HVAC efficiency is an important aspect of home maintenance. A fine-tuned, well-maintained HVAC system running at peak performance will use less energy to condition the air inside your home and be less likely to fail. However, no matter how well you maintain your HVAC system, if your home is inefficient or unable to contain the conditioned air, your HVAC system will run more frequently, use more energy and experience a heavier workload. This puts additional strain on system components and shortens their life expectancy.
The Importance of Energy Retention
Energy retention is your home’s ability to contain the conditioned air produced by your HVAC system. An inadequate envelope—the exterior walls and ceiling/roof of your home—is a major contributor to home energy loss. Whether it is heated or cooled air, if your home is unable or inefficient at retaining it, it will escape to the outdoors or allow outdoor air to enter.

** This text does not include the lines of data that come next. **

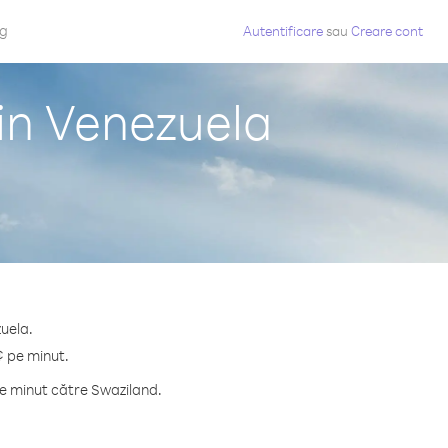
og
Autentificare
sau
Creare cont
in Venezuela
zuela.
¢ pe minut.
e minut către Swaziland.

When this happens, your HVAC system must work overtime to maintain desired indoor temperatures.
Identifying Areas of Concern
The main culprits of home energy loss are related to its exterior envelope. These may include inadequate attic or crawl space insulation, cracks, holes or breaches in exterior walls and leaking or poorly sealed windows and doors.
• Attic insulation can deteriorate over time, leading to increased energy loss
• Both indoor and outdoor caulking around window and door openings can degrade over time by shrinking or developing cracks that allow conditioned air to escape
• Cracks or holes in exterior walls allows outside air to enter or conditioned indoor air to escape
Take Advantage of Home Energy Audits
A professional home energy audit also known as home energy assessment, performed by your utility company or professional energy auditor is a quick and thorough method to asses your homes energy loss. Energy audits are low cost—sometimes free or reduced via rebates through your utility company—inspections of your home that can point to areas that fall short in energy efficiency and energy loss. While energy audits can vary, the following is a brief example of what you can expect during the audit.

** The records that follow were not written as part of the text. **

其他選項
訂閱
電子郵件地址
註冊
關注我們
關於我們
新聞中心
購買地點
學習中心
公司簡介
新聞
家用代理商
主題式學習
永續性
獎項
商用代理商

• A brief sit down/interview with the energy auditor to discuss the process and any areas of concern
• A thorough walk-through of the property to look for visible signs of problem areas
• Analyze the HVAC system and other appliances to gauge energy efficiency levels
• Inspect attic and crawl spaces to determine insulation levels and if an upgrade is necessary
• Inspect windows and doors for drafts or leakage
• Use specialized—infrared cameras—equipment to inspect walls and ceilings for leakage
• Provide you with a detailed report of their findings including areas that need attention
Do-It-Yourself Energy Audit
While a professional energy audit is the best method to asses your home’s energy efficiency, there are steps you can take on your own to increase efficiency.
• Locate Air Leaks—According to the energy.gov website, the potential savings by reducing air leaks within your home can range from 5 to 30-percent per year. Check for interior air leaks along baseboards, flooring, around electrical outlets and wall and ceiling junctures.
On the home’s exterior, inspect any areas where two different building materials meet and pay close attention to the caulking around window and door openings. In addition, inspect the area around exterior plumbing pipes that enter the wall.
• Seal the Leaks—by plugging, caulking or patching. Replace weathered caulking around windows and doors. Replace worn or missing rubber gaskets on door thresholds. Seal the gaps around exterior plumbing. Fill any cracks, holes or breaches found in exterior walls with the appropriate material.
• Maintain your HVAC by changing or cleaning filters regularly. Do not cut corners when it comes to maintaining your HVAC system as it represents a large investment in your home and comfort. Have your HVAC contractor clean and service your system at least once a year.
Rebates and Incentives for Home Energy Audits
You may be able to reduce or eliminate the costs of a home energy assessment by visiting the Database of State Incentives for Renewables & Efficiency website. The government sponsored website lists all rebate and incentive programs available in each state in an increased effort to promote energy efficiency. By simply entering your zip code, you can view all of the cost-cutting programs available in your area.
Improving your home’s energy retention is not only good for your budget, but also the environment. With today’s concerns over global warming, it is now more important than ever to reduce our carbon footprint through energy conservation.